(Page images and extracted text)
-.-.-

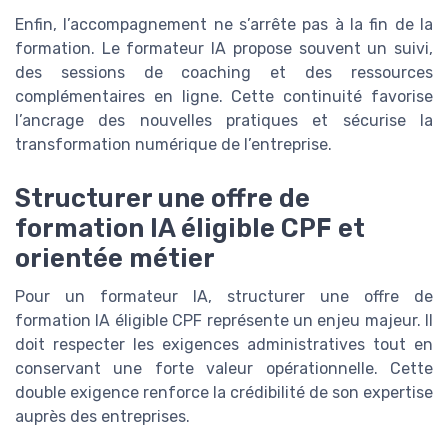
Enfin, l’accompagnement ne s’arrête pas à la fin de la
formation. Le formateur IA propose souvent un suivi,
des sessions de coaching et des ressources
complémentaires en ligne. Cette continuité favorise
l’ancrage des nouvelles pratiques et sécurise la
transformation numérique de l’entreprise.
Structurer une offre de
formation IA éligible CPF et
orientée métier
Pour un formateur IA, structurer une offre de
formation IA éligible CPF représente un enjeu majeur. Il
doit respecter les exigences administratives tout en
conservant une forte valeur opérationnelle. Cette
double exigence renforce la crédibilité de son expertise
auprès des entreprises.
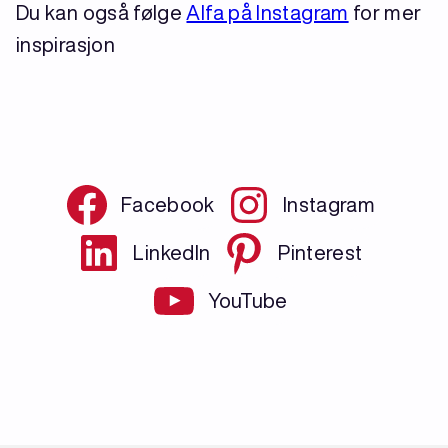
Du kan også følge
Alfa på Instagram
for mer
inspirasjon
Facebook
Instagram
LinkedIn
Pinterest
YouTube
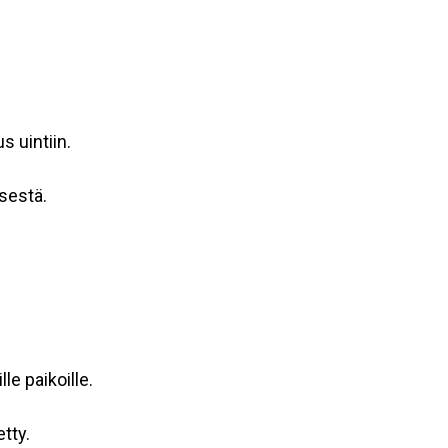
s uintiin.
sestä.
le paikoille.
tty.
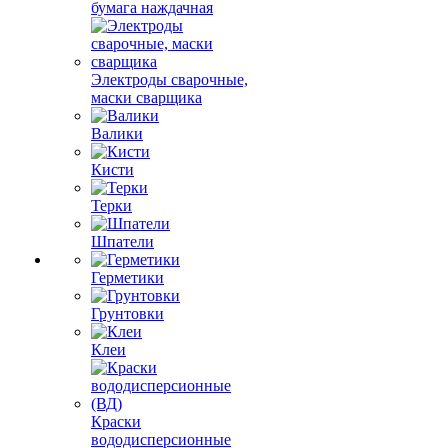
бумага наждачная
Электроды сварочные,
маски сварщика
Валики
Кисти
Терки
Шпатели
Герметики
Грунтовки
Клеи
Краски
вододисперсионные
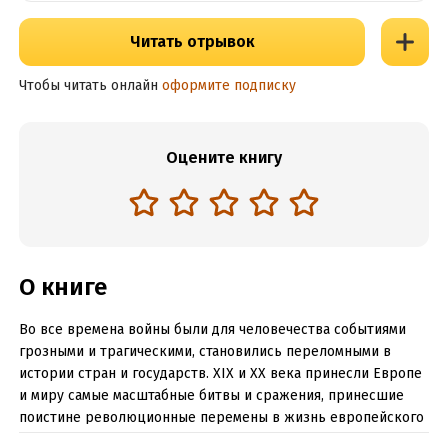
Читать отрывок
Чтобы читать онлайн
оформите подписку
Оцените книгу
О книге
Во все времена войны были для человечества событиями
грозными и трагическими, становились переломными в
истории стран и государств. XIX и XX века принесли Европе
и миру самые масштабные битвы и сражения, принесшие
поистине революционные перемены в жизнь европейского
континента, да и всего мира. Исход войн всегда определялся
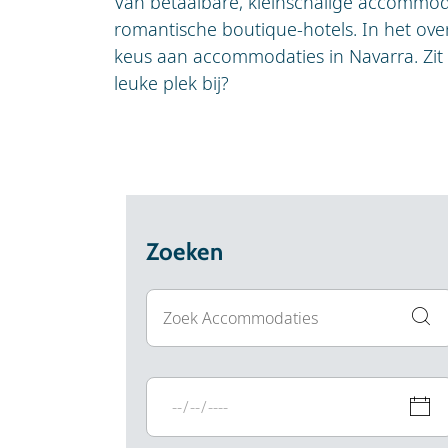
Van betaalbare, kleinschalige accommoda
romantische boutique-hotels. In het ove
keus aan accommodaties in Navarra. Zit 
leuke plek bij?
Zoeken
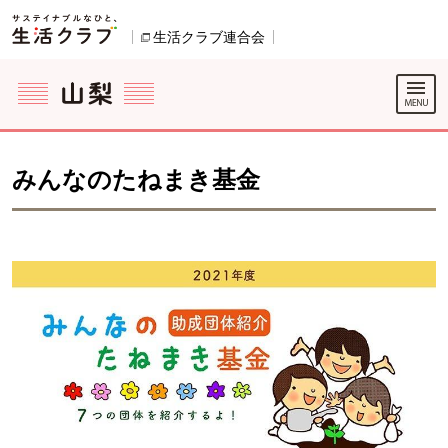
本文へジャンプする。
ページの先頭です。
生活クラブ連合会
別のウィンドウで開きます。
ここからサイト内共通メニューです。
サイト内共通メニューをスキップする
サイト内共通メニューここまで。
みんなのたねまき基金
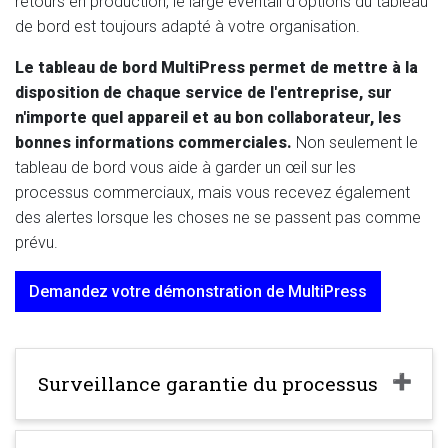
retours en production, le large éventail d'options du tableau
de bord est toujours adapté à votre organisation.
Le tableau de bord MultiPress permet de mettre à la
disposition de chaque service de l'entreprise, sur
n'importe quel appareil et au bon collaborateur, les
bonnes informations commerciales.
Non seulement le
tableau de bord vous aide à garder un œil sur les
processus commerciaux, mais vous recevez également
des alertes lorsque les choses ne se passent pas comme
prévu.
Demandez votre démonstration de MultiPress
Surveillance garantie du processus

-.-.-

◆ PROBLEM:
Filter the records above for the string "éligible" and copy each matching line.

◆ OUTPUT OF THE EXERCISE:
formation IA éligible CPF et
formation IA éligible CPF représente un enjeu majeur. Il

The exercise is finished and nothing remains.